Nursing and Social Change, published in 1973, was the first post-war book to cover the syllabus of the Diploma of Nursing, and was an illuminating and well-documented account of the influence exerted on the development of nursing by social and economic changes. Although the book concentrates on developments in the 19th and 20th centuries, Baly traced the profession back to the Middle Ages claiming that it was only the Victorians' infatuation with grandiose institutions that attracted prestige and glamour to hospitals. Most people, she argued, are ill at home and nursing would one day have to reassert itself in the community.
The following year Baly threw herself into retirement with the same degree of zeal she had exercised during her working life. Within a month of hanging up her thermometer she was back for a few months at a short-staffed RCN before launching herself into an Open University degree followed by post-graduate studies at London University.
Her other books included Professional Responsibility in the Community Health Services (1975), A New Approach to District Nursing (1981), As Florence Nightingale Said (1991), and The History of the Queen's Nursing Institute (1987), for which she was appointed Centenary Fellow of the QNI, "in recognition of her many distinctions in the field of nursing". She also became the first chairman of the RCN's History of Nursing Group and in 1986 was awarded a fellowship of the RCN.

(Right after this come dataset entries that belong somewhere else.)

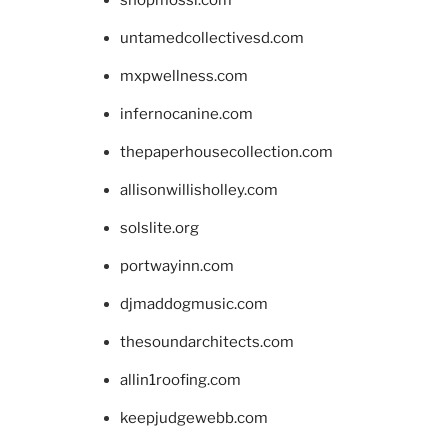
untamedcollectivesd.com
mxpwellness.com
infernocanine.com
thepaperhousecollection.com
allisonwillisholley.com
solslite.org
portwayinn.com
djmaddogmusic.com
thesoundarchitects.com
allin1roofing.com
keepjudgewebb.com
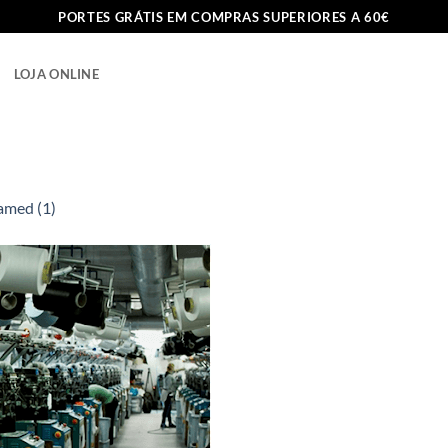
PORTES GRÁTIS EM COMPRAS SUPERIORES A 60€
LOJA ONLINE
amed (1)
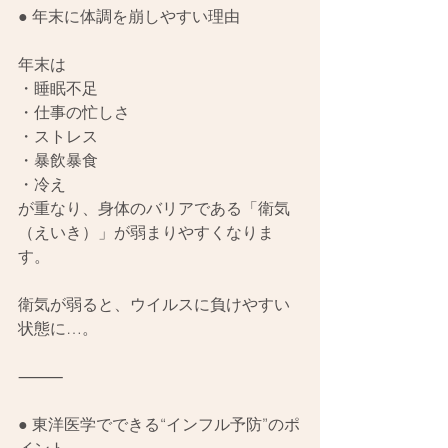
● 年末に体調を崩しやすい理由
年末は
・睡眠不足
・仕事の忙しさ
・ストレス
・暴飲暴食
・冷え
が重なり、身体のバリアである「衛気
（えいき）」が弱まりやすくなりま
す。
衛気が弱ると、ウイルスに負けやすい
状態に…。
⸻
● 東洋医学でできる“インフル予防”のポ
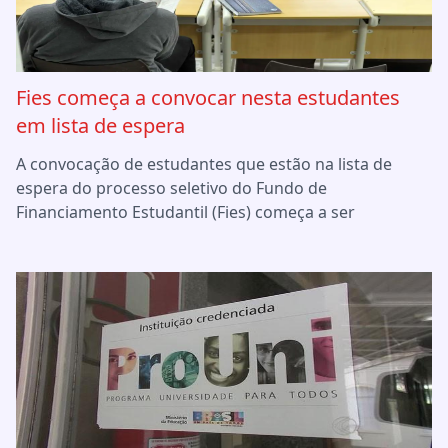
Fies começa a convocar nesta estudantes
em lista de espera
A convocação de estudantes que estão na lista de
espera do processo seletivo do Fundo de
Financiamento Estudantil (Fies) começa a ser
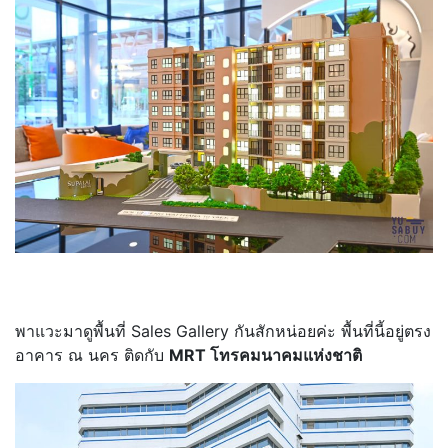
พาแวะมาดูพื้นที่ Sales Gallery กันสักหน่อยค่ะ พื้นที่นี้อยู่ตรง
อาคาร ณ นคร ติดกับ
MRT โทรคมนาคมแห่งชาติ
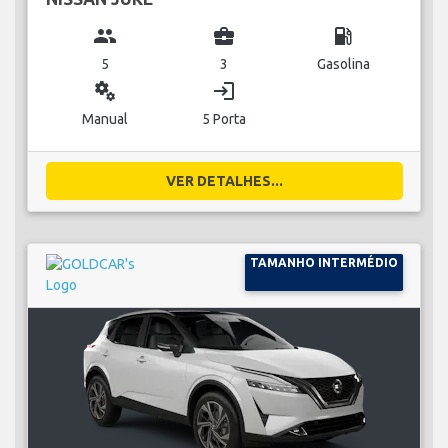
group
business_center
local_gas_station
5
3
Gasolina
miscellaneous_services
login
Manual
5 Porta
VER DETALHES...
TAMANHO INTERMÉDIO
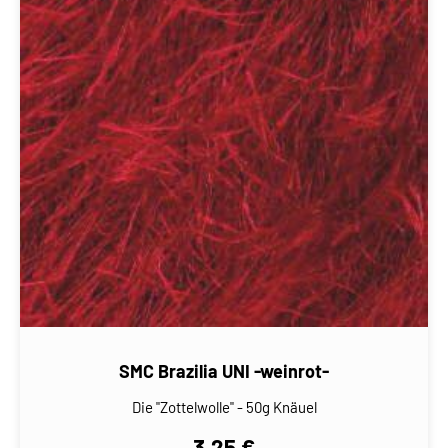
SMC Brazilia UNI -weinrot-
Die "Zottelwolle" - 50g Knäuel
3,25 €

Baly lived in the Royal Crescent in Bath for 47 years, campaigning with the same degree of vigour for its preservation and assiduously supporting other causes which she believed in, including the Royal British Legion's annual Poppy Day appeal, the Bath Festival, and Bath Abbey, where she was a devout member of the congregation.
An avid reader of The Independent, Monica Baly left a codicil to her will asking that, if she received posthumous recognition, it should be within this newspaper's pages.
Monica Eileen Baly, nurse and nursing historian: born 24 May 1914; Western Area Organiser, Royal College of Nursing 1951-74; died Bath 12 November 1998.